A truly "occupant-centric" building is one that places the user at the center of focus in relation to occupant friendliness, comfort and satisfaction. To answer the question of how a building may create an enriching human experience through smart design or innovation, it's important to start with the ultimate objectives of a building in the first place. First, to provide a safe, secure, and healthy environment for occupants, and second, to promote the occupants' well-being. Some common characteristics of occupant-centric buildings include:
- The ability to reach and engage their occupants: This creates a better overall building experience.
- Use of data analytics or big data to improve the well-being and comfort of occupants: Collecting building data allows for predictive and better informed decisions. Examples include - better controls for temperature, lighting and energy efficiency. The flood gate for collecting building data is wide open and ever so affordable using lower-cost sensors, mobile apps and cloud-based systems.

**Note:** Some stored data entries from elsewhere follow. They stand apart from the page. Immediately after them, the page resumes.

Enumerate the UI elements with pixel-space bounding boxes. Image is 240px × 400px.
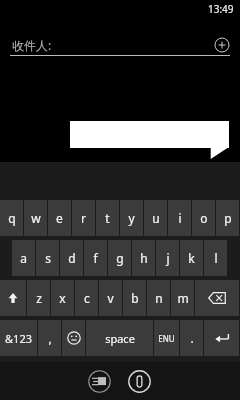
staticText: space — [105, 331, 135, 346]
staticText: e — [56, 210, 63, 226]
button[interactable]: t — [96, 200, 119, 236]
staticText: a — [20, 250, 27, 266]
staticText: x — [59, 290, 66, 306]
button[interactable]: w — [24, 200, 47, 236]
staticText: . — [190, 330, 194, 346]
button[interactable]: p — [216, 200, 239, 236]
staticText: q — [8, 210, 16, 226]
button[interactable]: ENU — [154, 320, 179, 356]
button[interactable]: y — [120, 200, 143, 236]
button[interactable]: Add recipient — [214, 37, 230, 53]
staticText: s — [45, 250, 51, 266]
button[interactable]: b — [123, 280, 146, 316]
staticText: y — [128, 210, 135, 226]
button[interactable]: l — [204, 240, 227, 276]
button[interactable]: s — [36, 240, 59, 276]
button[interactable]: r — [72, 200, 95, 236]
staticText: z — [36, 290, 42, 306]
button[interactable] — [0, 280, 26, 316]
button[interactable]: Send message — [85, 367, 113, 395]
button[interactable]: q — [0, 200, 23, 236]
staticText: v — [107, 290, 114, 306]
button[interactable]: n — [147, 280, 170, 316]
button[interactable] — [70, 121, 229, 159]
staticText: r — [81, 210, 86, 226]
staticText: , — [48, 330, 52, 346]
staticText: m — [177, 290, 189, 306]
button[interactable]: z — [27, 280, 50, 316]
staticText: k — [188, 250, 195, 266]
staticText: b — [131, 290, 139, 306]
button[interactable]: g — [108, 240, 131, 276]
button[interactable]: h — [132, 240, 155, 276]
staticText: f — [93, 250, 98, 266]
button[interactable] — [204, 320, 239, 356]
button[interactable]: i — [168, 200, 191, 236]
button[interactable]: u — [144, 200, 167, 236]
staticText: &123 — [5, 331, 32, 346]
staticText: i — [178, 210, 182, 226]
staticText: t — [105, 210, 110, 226]
staticText: c — [84, 290, 90, 306]
button[interactable]: v — [99, 280, 122, 316]
button[interactable]: k — [180, 240, 203, 276]
button[interactable]: e — [48, 200, 71, 236]
staticText: 收件人: — [12, 37, 52, 53]
button[interactable] — [195, 280, 239, 316]
button[interactable]: j — [156, 240, 179, 276]
staticText: n — [155, 290, 163, 306]
button[interactable]: 收件人: — [0, 32, 240, 58]
button[interactable]: space — [86, 320, 153, 356]
button[interactable]: Attach — [125, 367, 153, 395]
button[interactable]: , — [38, 320, 61, 356]
button[interactable]: &123 — [0, 320, 37, 356]
staticText: 13:49 — [208, 2, 234, 16]
button[interactable]: . — [180, 320, 203, 356]
button[interactable]: x — [51, 280, 74, 316]
button[interactable]: d — [60, 240, 83, 276]
staticText: g — [116, 250, 124, 266]
staticText: l — [214, 250, 218, 266]
staticText: p — [224, 210, 232, 226]
button[interactable]: c — [75, 280, 98, 316]
staticText: o — [200, 210, 208, 226]
staticText: j — [166, 250, 170, 266]
staticText: d — [68, 250, 76, 266]
button[interactable]: f — [84, 240, 107, 276]
button[interactable]: o — [192, 200, 215, 236]
staticText: u — [152, 210, 160, 226]
button[interactable] — [62, 320, 85, 356]
button[interactable]: a — [12, 240, 35, 276]
button[interactable]: m — [171, 280, 194, 316]
staticText: w — [31, 210, 41, 226]
staticText: ENU — [158, 333, 175, 344]
staticText: h — [140, 250, 148, 266]
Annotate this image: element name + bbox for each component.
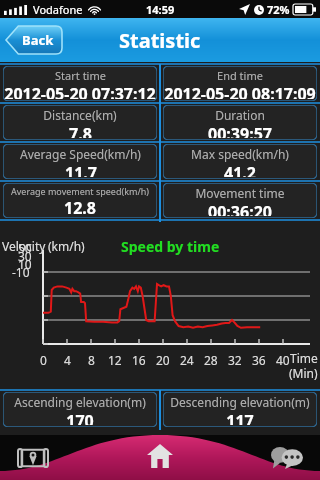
staticText: Descending elevation(m)	[170, 394, 310, 410]
staticText: Max speed(km/h)	[191, 146, 289, 162]
staticText: 16	[132, 352, 146, 368]
button[interactable]: End time	[163, 66, 317, 101]
button[interactable]: Descending elevation(m)	[163, 392, 317, 427]
button[interactable]: Ascending elevation(m)	[3, 392, 157, 427]
staticText: 41.2	[224, 162, 256, 177]
staticText: Start time	[55, 68, 106, 83]
staticText: Distance(km)	[43, 107, 117, 123]
button[interactable]: Back	[6, 26, 62, 54]
staticText: 2012-05-20 08:17:09	[164, 83, 316, 99]
staticText: Speed by time	[121, 237, 220, 256]
staticText: (km/h)	[48, 238, 85, 254]
staticText: Average Speed(km/h)	[20, 146, 141, 162]
staticText: 14:59	[146, 2, 175, 17]
staticText: 2012-05-20 07:37:12	[4, 83, 156, 99]
staticText: Duration	[215, 107, 265, 123]
button[interactable]: Movement time	[163, 183, 317, 218]
button[interactable]: Messages	[268, 439, 306, 477]
staticText: 117	[226, 410, 254, 425]
staticText: Time	[290, 350, 318, 366]
staticText: 10	[18, 256, 32, 272]
staticText: 0	[40, 352, 47, 368]
staticText: Velocity	[2, 238, 46, 254]
staticText: 00:39:57	[208, 123, 272, 138]
staticText: End time	[217, 68, 263, 83]
staticText: 24	[180, 352, 194, 368]
staticText: 8	[88, 352, 95, 368]
staticText: 170	[66, 410, 94, 425]
staticText: 32	[228, 352, 242, 368]
staticText: 4	[64, 352, 71, 368]
staticText: 28	[204, 352, 218, 368]
staticText: Movement time	[195, 185, 285, 201]
button[interactable]: Map	[14, 439, 52, 477]
staticText: 20	[156, 352, 170, 368]
button[interactable]: Home	[140, 436, 180, 476]
staticText: Average movement speed(km/h)	[11, 185, 149, 197]
staticText: Statistic	[119, 27, 201, 54]
button[interactable]: Max speed(km/h)	[163, 144, 317, 179]
staticText: Back	[22, 31, 54, 49]
staticText: 30	[18, 248, 32, 264]
button[interactable]: Duration	[163, 105, 317, 140]
staticText: 12	[108, 352, 122, 368]
staticText: Vodafone	[33, 2, 83, 17]
staticText: 50	[18, 240, 32, 256]
staticText: (Min)	[289, 365, 318, 381]
button[interactable]: Average Speed(km/h)	[3, 144, 157, 179]
staticText: Ascending elevation(m)	[14, 394, 146, 410]
staticText: 7.8	[69, 123, 92, 138]
staticText: 72%	[267, 2, 290, 17]
staticText: 00:36:20	[208, 201, 272, 216]
button[interactable]: Start time	[3, 66, 157, 101]
staticText: 36	[252, 352, 266, 368]
button[interactable]: Average movement speed(km/h)	[3, 183, 157, 218]
staticText: 11.7	[65, 162, 97, 177]
staticText: 40	[276, 352, 290, 368]
button[interactable]: Distance(km)	[3, 105, 157, 140]
staticText: 12.8	[64, 197, 96, 216]
staticText: -10	[12, 264, 30, 280]
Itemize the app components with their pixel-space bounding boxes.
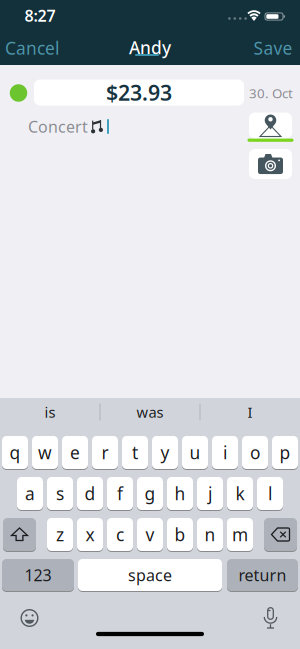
- staticText: $23.93: [106, 78, 172, 107]
- button[interactable]: Dictation: [264, 612, 277, 624]
- button[interactable]: d: [77, 476, 103, 510]
- staticText: y: [160, 441, 170, 464]
- button[interactable]: z: [47, 518, 73, 552]
- button[interactable]: b: [167, 518, 193, 552]
- staticText: o: [250, 441, 260, 464]
- staticText: u: [190, 441, 200, 464]
- button[interactable]: space: [78, 558, 222, 592]
- button[interactable]: c: [107, 518, 133, 552]
- button[interactable]: n: [197, 518, 223, 552]
- button[interactable]: Cancel: [5, 36, 59, 60]
- button[interactable]: x: [77, 518, 103, 552]
- button[interactable]: l: [257, 476, 283, 510]
- staticText: w: [38, 441, 52, 464]
- staticText: e: [70, 441, 80, 464]
- staticText: space: [128, 564, 172, 586]
- staticText: 123: [24, 564, 52, 586]
- staticText: Concert: [28, 116, 88, 137]
- staticText: q: [10, 441, 20, 464]
- button[interactable]: I: [202, 398, 298, 426]
- staticText: b: [174, 523, 186, 546]
- staticText: l: [268, 482, 272, 505]
- button[interactable]: t: [122, 436, 148, 470]
- staticText: I: [248, 402, 252, 422]
- button[interactable]: s: [47, 476, 73, 510]
- button[interactable]: y: [152, 436, 178, 470]
- button[interactable]: Delete: [264, 518, 297, 551]
- staticText: c: [116, 523, 124, 546]
- button[interactable]: h: [167, 476, 193, 510]
- button[interactable]: return: [227, 558, 298, 592]
- button[interactable]: was: [102, 398, 198, 426]
- button[interactable]: Save: [254, 36, 292, 60]
- staticText: Save: [254, 36, 292, 60]
- staticText: d: [84, 482, 96, 505]
- button[interactable]: o: [242, 436, 268, 470]
- button[interactable]: r: [92, 436, 118, 470]
- staticText: f: [117, 482, 123, 505]
- button[interactable]: Location: [249, 112, 292, 138]
- staticText: n: [204, 523, 216, 546]
- staticText: i: [223, 441, 227, 464]
- staticText: s: [56, 482, 64, 505]
- staticText: return: [238, 564, 286, 586]
- staticText: r: [102, 441, 108, 464]
- button[interactable]: m: [227, 518, 253, 552]
- staticText: is: [44, 402, 56, 422]
- staticText: v: [146, 523, 154, 546]
- staticText: h: [174, 482, 186, 505]
- button[interactable]: g: [137, 476, 163, 510]
- staticText: g: [144, 482, 156, 505]
- staticText: 8:27: [24, 5, 56, 26]
- button[interactable]: Emoji: [20, 609, 38, 627]
- staticText: j: [208, 482, 212, 505]
- staticText: m: [232, 523, 248, 546]
- button[interactable]: Camera: [249, 149, 292, 179]
- staticText: p: [280, 441, 290, 464]
- button[interactable]: j: [197, 476, 223, 510]
- button[interactable]: 123: [2, 558, 74, 592]
- staticText: Andy: [129, 36, 171, 59]
- staticText: Cancel: [5, 36, 59, 60]
- staticText: t: [132, 441, 138, 464]
- button[interactable]: a: [17, 476, 43, 510]
- staticText: was: [136, 402, 164, 422]
- button[interactable]: u: [182, 436, 208, 470]
- staticText: z: [56, 523, 64, 546]
- staticText: 30. Oct: [249, 84, 293, 102]
- button[interactable]: w: [32, 436, 58, 470]
- staticText: x: [86, 523, 94, 546]
- button[interactable]: is: [2, 398, 98, 426]
- button[interactable]: k: [227, 476, 253, 510]
- button[interactable]: Shift: [3, 518, 36, 551]
- button[interactable]: i: [212, 436, 238, 470]
- button[interactable]: v: [137, 518, 163, 552]
- staticText: a: [25, 482, 35, 505]
- button[interactable]: p: [272, 436, 298, 470]
- button[interactable]: e: [62, 436, 88, 470]
- button[interactable]: q: [2, 436, 28, 470]
- button[interactable]: f: [107, 476, 133, 510]
- staticText: k: [236, 482, 244, 505]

- A more personal approach: Occupant centric building operators understand their tenant mix and provide a more personalized approach to meet their specific workplace needs. Common areas providing more natural light, open spaces with high ceilings and, space designs that cater to the specific user workplace models help define and shape building ambiance.

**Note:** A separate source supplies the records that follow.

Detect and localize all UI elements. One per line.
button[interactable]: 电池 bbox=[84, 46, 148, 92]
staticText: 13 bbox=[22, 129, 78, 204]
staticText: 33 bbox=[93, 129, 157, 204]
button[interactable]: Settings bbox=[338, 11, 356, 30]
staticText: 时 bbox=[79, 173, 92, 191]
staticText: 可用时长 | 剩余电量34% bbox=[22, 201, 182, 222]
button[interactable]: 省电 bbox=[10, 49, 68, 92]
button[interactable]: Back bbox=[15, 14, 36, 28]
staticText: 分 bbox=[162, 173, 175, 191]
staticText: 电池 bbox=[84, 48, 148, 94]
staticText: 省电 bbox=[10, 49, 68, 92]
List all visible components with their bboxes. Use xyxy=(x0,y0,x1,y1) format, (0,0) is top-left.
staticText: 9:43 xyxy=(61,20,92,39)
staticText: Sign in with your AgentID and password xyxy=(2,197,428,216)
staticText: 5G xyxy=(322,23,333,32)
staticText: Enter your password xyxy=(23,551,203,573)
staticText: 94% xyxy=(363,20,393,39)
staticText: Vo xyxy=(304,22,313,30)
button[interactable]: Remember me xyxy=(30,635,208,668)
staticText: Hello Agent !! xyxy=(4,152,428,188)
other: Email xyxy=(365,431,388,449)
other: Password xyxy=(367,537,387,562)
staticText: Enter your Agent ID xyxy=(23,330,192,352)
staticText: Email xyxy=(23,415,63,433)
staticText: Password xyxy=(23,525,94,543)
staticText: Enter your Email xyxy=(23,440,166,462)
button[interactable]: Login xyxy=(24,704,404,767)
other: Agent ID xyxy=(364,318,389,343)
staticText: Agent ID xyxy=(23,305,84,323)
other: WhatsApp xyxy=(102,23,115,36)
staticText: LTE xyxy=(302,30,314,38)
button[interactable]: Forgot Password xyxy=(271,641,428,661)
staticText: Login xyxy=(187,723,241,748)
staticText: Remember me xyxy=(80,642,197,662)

- Technology: Occupant centric building owners use technology, design and innovation as enablers to differentiate and prioritize on what matters most for a better human experience.
- Higher Value: Occupant centric buildings are normally valued higher than comparable buildings because they offer superior services and amenities catered to the occupants - at lower cost with greater efficiencies. This normally equates to higher rents, tenant retention and improved net operating incomes.